● **WHAT THE EXERCISE ASKS**
Could the entries below be reproduced exactly, with the images removed?

(Dataset items)
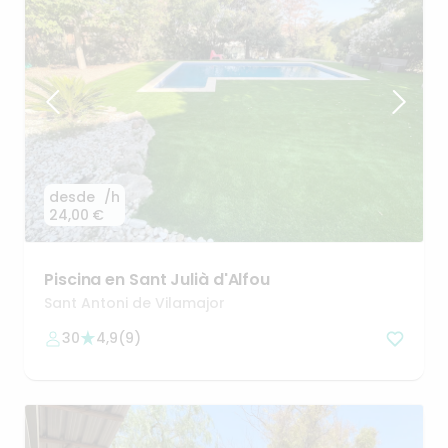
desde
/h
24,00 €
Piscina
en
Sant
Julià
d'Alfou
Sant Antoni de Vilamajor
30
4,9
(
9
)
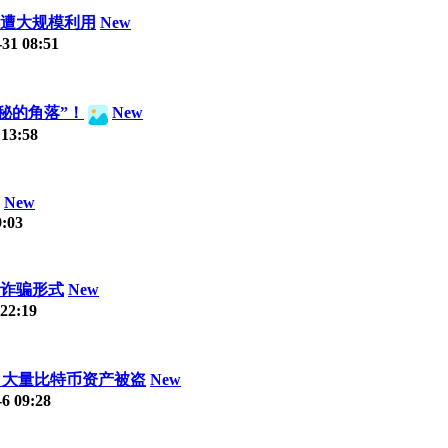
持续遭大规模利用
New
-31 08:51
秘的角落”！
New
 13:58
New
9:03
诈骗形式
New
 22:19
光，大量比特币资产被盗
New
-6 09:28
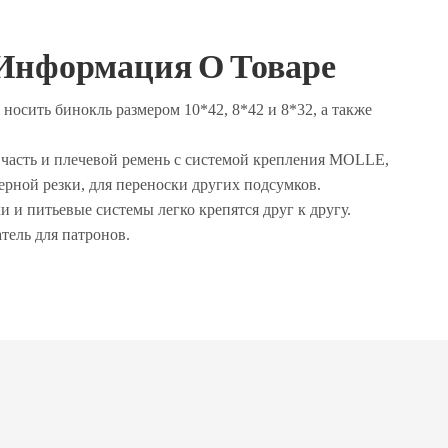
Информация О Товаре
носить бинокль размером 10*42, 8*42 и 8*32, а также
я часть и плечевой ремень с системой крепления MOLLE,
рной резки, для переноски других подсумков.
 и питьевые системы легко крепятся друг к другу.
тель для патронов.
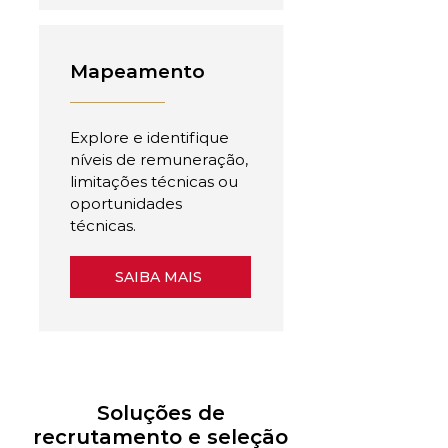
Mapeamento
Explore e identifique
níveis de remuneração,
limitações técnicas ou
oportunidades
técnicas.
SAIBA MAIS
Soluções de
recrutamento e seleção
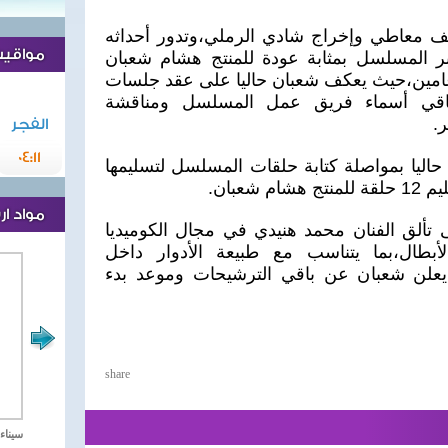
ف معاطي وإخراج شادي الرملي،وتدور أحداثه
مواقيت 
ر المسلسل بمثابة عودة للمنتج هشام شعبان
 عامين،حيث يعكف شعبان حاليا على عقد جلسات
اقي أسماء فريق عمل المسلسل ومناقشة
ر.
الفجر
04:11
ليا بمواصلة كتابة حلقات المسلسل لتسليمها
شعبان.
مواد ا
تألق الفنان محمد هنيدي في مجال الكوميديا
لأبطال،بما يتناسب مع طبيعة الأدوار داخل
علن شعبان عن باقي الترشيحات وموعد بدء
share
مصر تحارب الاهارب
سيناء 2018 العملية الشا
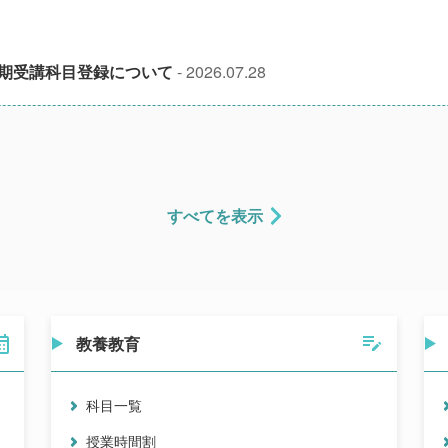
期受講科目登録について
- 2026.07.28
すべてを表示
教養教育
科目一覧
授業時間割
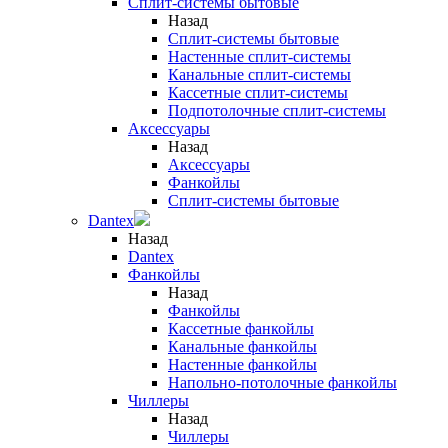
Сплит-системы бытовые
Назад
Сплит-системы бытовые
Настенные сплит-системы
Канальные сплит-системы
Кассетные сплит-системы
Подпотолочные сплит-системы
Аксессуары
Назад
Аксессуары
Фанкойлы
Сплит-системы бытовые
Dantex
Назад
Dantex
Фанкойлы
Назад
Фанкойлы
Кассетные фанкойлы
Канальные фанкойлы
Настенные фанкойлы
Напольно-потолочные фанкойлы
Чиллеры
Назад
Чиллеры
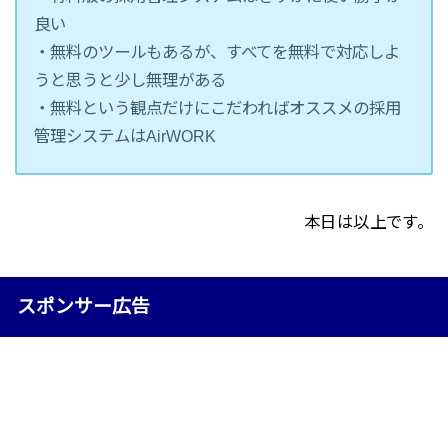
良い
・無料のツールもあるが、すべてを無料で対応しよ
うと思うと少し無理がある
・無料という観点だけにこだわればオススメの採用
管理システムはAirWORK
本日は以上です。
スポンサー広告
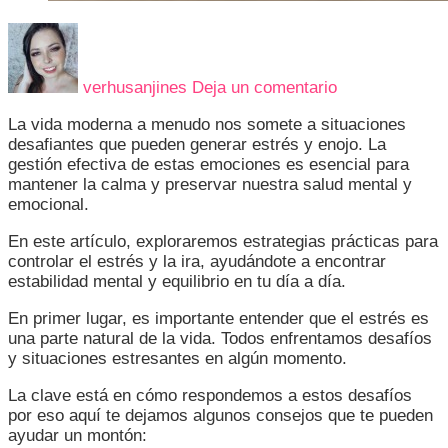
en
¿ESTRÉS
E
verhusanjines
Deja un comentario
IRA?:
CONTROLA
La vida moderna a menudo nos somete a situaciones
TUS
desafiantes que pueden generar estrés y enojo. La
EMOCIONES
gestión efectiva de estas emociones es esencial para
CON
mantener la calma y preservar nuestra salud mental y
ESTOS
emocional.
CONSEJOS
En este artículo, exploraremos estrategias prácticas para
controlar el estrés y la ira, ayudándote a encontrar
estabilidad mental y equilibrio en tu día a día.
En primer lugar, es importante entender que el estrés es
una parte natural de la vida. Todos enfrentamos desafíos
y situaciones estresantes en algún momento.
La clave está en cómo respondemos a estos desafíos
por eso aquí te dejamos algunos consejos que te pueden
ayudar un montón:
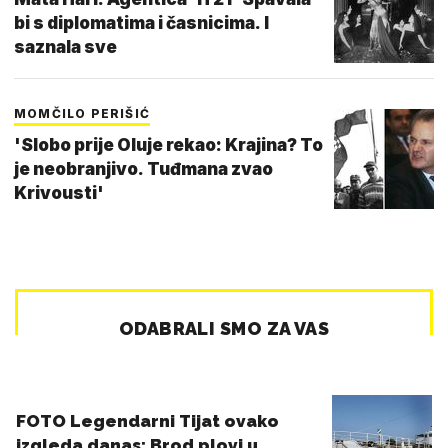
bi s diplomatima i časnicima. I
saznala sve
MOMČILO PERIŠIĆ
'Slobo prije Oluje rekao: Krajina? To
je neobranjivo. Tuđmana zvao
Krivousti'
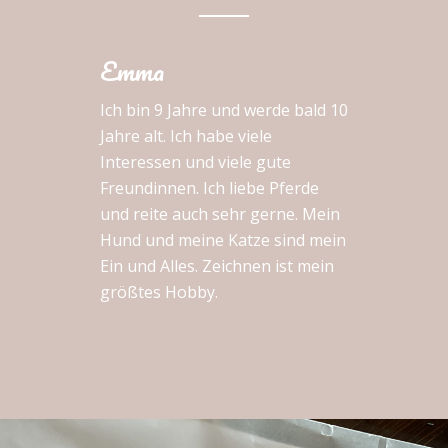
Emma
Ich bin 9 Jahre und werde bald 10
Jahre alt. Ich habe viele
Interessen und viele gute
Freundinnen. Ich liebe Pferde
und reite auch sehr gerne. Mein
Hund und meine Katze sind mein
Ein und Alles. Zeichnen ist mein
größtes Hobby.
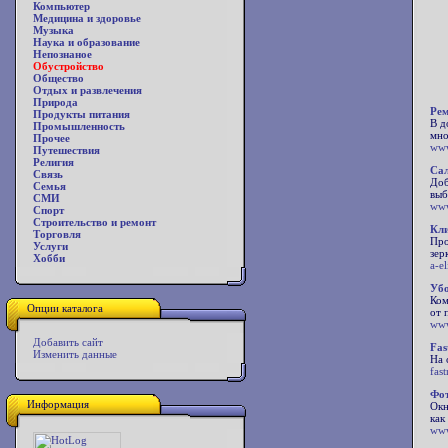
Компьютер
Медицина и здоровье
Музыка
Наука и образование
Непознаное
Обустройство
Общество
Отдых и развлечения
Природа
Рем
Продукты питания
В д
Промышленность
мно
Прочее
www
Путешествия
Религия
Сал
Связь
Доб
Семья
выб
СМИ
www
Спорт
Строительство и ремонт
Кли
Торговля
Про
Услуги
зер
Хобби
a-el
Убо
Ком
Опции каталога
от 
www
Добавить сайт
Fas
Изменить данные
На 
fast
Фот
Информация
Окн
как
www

● **REPLY TO THE EXERCISE**
desde
/h
24,00 €
Piscina
en
Sant
Julià
d'Alfou
Sant Antoni de Vilamajor
30
4,9
(
9
)
持续遭大规模利用
New
-31 08:51
秘的角落”！
New
 13:58
New
9:03
诈骗形式
New
 22:19
光，大量比特币资产被盗
New
-6 09:28
Информация О Товаре
носить бинокль размером 10*42, 8*42 и 8*32, а также
я часть и плечевой ремень с системой крепления MOLLE,
рной резки, для переноски других подсумков.
 и питьевые системы легко крепятся друг к другу.
тель для патронов.
Mapeamento
Explore e identifique
níveis de remuneração,
limitações técnicas ou
oportunidades
técnicas.
SAIBA MAIS
Soluções de
recrutamento e seleção
ف معاطي وإخراج شادي الرملي،وتدور أحداثه
مواقيت 
ر المسلسل بمثابة عودة للمنتج هشام شعبان
 عامين،حيث يعكف شعبان حاليا على عقد جلسات
اقي أسماء فريق عمل المسلسل ومناقشة
ر.
الفجر
04:11
ليا بمواصلة كتابة حلقات المسلسل لتسليمها
شعبان.
مواد ا
تألق الفنان محمد هنيدي في مجال الكوميديا
لأبطال،بما يتناسب مع طبيعة الأدوار داخل
علن شعبان عن باقي الترشيحات وموعد بدء
share
مصر تحارب الاهارب
سيناء 2018 العملية الشا
期受講科目登録について
- 2026.07.28
すべてを表示
教養教育
科目一覧
授業時間割
Сплит-системы бытовые
Назад
Сплит-системы бытовые
Настенные сплит-системы
Канальные сплит-системы
Кассетные сплит-системы
Подпотолочные сплит-системы
Аксессуары
Назад
Аксессуары
Фанкойлы
Сплит-системы бытовые
Dantex
Назад
Dantex
Фанкойлы
Назад
Фанкойлы
Кассетные фанкойлы
Канальные фанкойлы
Настенные фанкойлы
Напольно-потолочные фанкойлы
Чиллеры
Назад
Чиллеры
良い
・無料のツールもあるが、すべてを無料で対応しよ
うと思うと少し無理がある
・無料という観点だけにこだわればオススメの採用
管理システムはAirWORK
本日は以上です。
スポンサー広告
en
¿ESTRÉS
E
verhusanjines
Deja un comentario
IRA?:
CONTROLA
La vida moderna a menudo nos somete a situaciones
TUS
desafiantes que pueden generar estrés y enojo. La
EMOCIONES
gestión efectiva de estas emociones es esencial para
CON
mantener la calma y preservar nuestra salud mental y
ESTOS
emocional.
CONSEJOS
En este artículo, exploraremos estrategias prácticas para
controlar el estrés y la ira, ayudándote a encontrar
estabilidad mental y equilibrio en tu día a día.
En primer lugar, es importante entender que el estrés es
una parte natural de la vida. Todos enfrentamos desafíos
y situaciones estresantes en algún momento.
La clave está en cómo respondemos a estos desafíos
por eso aquí te dejamos algunos consejos que te pueden
ayudar un montón:
bi s diplomatima i časnicima. I
saznala sve
MOMČILO PERIŠIĆ
'Slobo prije Oluje rekao: Krajina? To
je neobranjivo. Tuđmana zvao
Krivousti'
Emma
Ich bin 9 Jahre und werde bald 10
Jahre alt. Ich habe viele
Interessen und viele gute
Freundinnen. Ich liebe Pferde
und reite auch sehr gerne. Mein
Hund und meine Katze sind mein
Ein und Alles. Zeichnen ist mein
größtes Hobby.
Компьютер
Медицина и здоровье
Музыка
Наука и образование
Непознаное
Обустройство
Общество
Отдых и развлечения
Природа
Рем
Продукты питания
В д
Промышленность
мно
Прочее
www
Путешествия
Религия
Сал
Связь
Доб
Семья
выб
СМИ
www
Спорт
Строительство и ремонт
Кли
Торговля
Про
Услуги
зер
Хобби
a-el
Убо
Ком
Опции каталога
от 
www
Добавить сайт
Fas
Изменить данные
На 
fast
Фот
Информация
Окн
как
www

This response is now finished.